Greffier lors des débats : Mme Sabine MICHEL

ARRET :

- contradictoire,

- prononcé par mise à disposition de l'arrêt au greffe de la cour, les parties en ayant été préalablement avisées dans les conditions prévues au deuxième alinéa de l'article 450 du code de procédure civile ;

- signé par M. Thierry CARLIER, Conseiller, faisant fonction de Président et par Mme Sabine MICHEL, Greffier.

*

**

EXPOSE DU LITIGE

Selon bon de commande établi le 10 octobre 2011, la SA SNCF Réseau (ci-après dénommée « SNCF ») a confié à la SAS Colas Rail des travaux de remplacement de traverses et de bois d'appareil dans diverses gares de l'unité de production de [Localité 7] selon description figurant dans la notice jointe et au prix de 304 454 euros HT.

La SAS Colas Rail a souscrit auprès de la SMABTP une police d'assurance de responsabilité civile couvrant les dommages survenant durant ces travaux.

Le 7 décembre 2011, le conducteur de travaux de la SAS Colas Rail a endommagé un support en béton de tringle d'appareil CB lors d'une opération de dégarnissage réalisée à [Localité 6].

Par courrier recommandé du 11 janvier 2012 reçu le 13 janvier 2012, la SNCF a notifié à la SAS Colas Rail que le sinistre était en cours d'estimation et que le montant du dommage (remise en état des installations endommagées et coût d'intervention des agents SNCF sur site) était évalué à un montant inférieur à 15 000 euros.

Les travaux de remise en état de la ligne étaient réalisés par la SNCF courant mars 2012.

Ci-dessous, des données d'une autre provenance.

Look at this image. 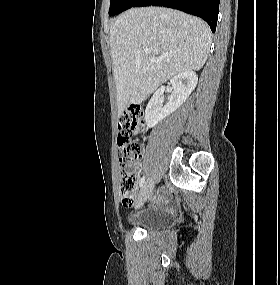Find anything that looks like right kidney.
I'll return each mask as SVG.
<instances>
[{
    "label": "right kidney",
    "mask_w": 280,
    "mask_h": 285,
    "mask_svg": "<svg viewBox=\"0 0 280 285\" xmlns=\"http://www.w3.org/2000/svg\"><path fill=\"white\" fill-rule=\"evenodd\" d=\"M198 77L193 71H184L171 78L172 93L168 103L162 107L165 88H160L153 95L145 110V121L149 128L156 126L164 118L176 111L195 89Z\"/></svg>",
    "instance_id": "ca27d5eb"
}]
</instances>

Le 12 juillet 2012, la SNCF demandait à la SAS Colas Rail de l'indemniser pour ce sinistre à hauteur de 46 085,60 euros selon décompte « établi conformément au protocole d'évaluation des dommages causés par des tiers aux biens ferroviaires du 1er juillet 2005 conclu entre la SNCF et la Fédération française des sociétés d'assurances (FFSA) et le Groupement des entreprises mutuelles d'assurance (GEMA). »

La SNCF adressait à la SAS Colas Rail une lettre de rappel le 26 mars 2013 puis un courrier le 27 juin 2013 valant dernière mise en demeure avant saisine de la juridiction compétente.

Le 19 juillet 2013, la SAS Colas Rail faisait part à la SNCF de son étonnement quant au montant élevé qui lui était réclamé et l'informait de ce qu'elle mandatait la SAS Saretec Grands Risques pour évaluer le montant du dommage.

Le rapport d'analyse établi le 7 octobre 2013 par la SAS Saretec Grands Risques évaluait le coût total des travaux de réparation à la somme de 6 316,86 euros HT.

La SNCF maintenait sa position aux termes d'un dernier courrier de mise en demeure adressé le 26 février 2014 à la SAS Colas Rail.

Par acte d'huissier du 24 octobre 2014, la SNCF a fait assigner la SMABTP, assureur de responsabilité civile de la SAS Colas Rail, en paiement de la somme de 46 085,60 euros HT en réparation du préjudice subi.

Par jugement du 28 juillet 2016, le tribunal de grande instance de Carcassonne a :

' condamné la SMABTP à payer à la SNCF la somme de 46 085,60 euros à titre de dommages-intérêts ;

' condamné la SMABTP à payer à la SNCF la somme de 1 500 euros au titre de l'article 700 du code de procédure civile ;

' ordonné l'exécution provisoire de la présente décision ;

' débouté les parties du surplus de leurs prétentions ;

' condamné la SMABTP aux entiers dépens de l'instance.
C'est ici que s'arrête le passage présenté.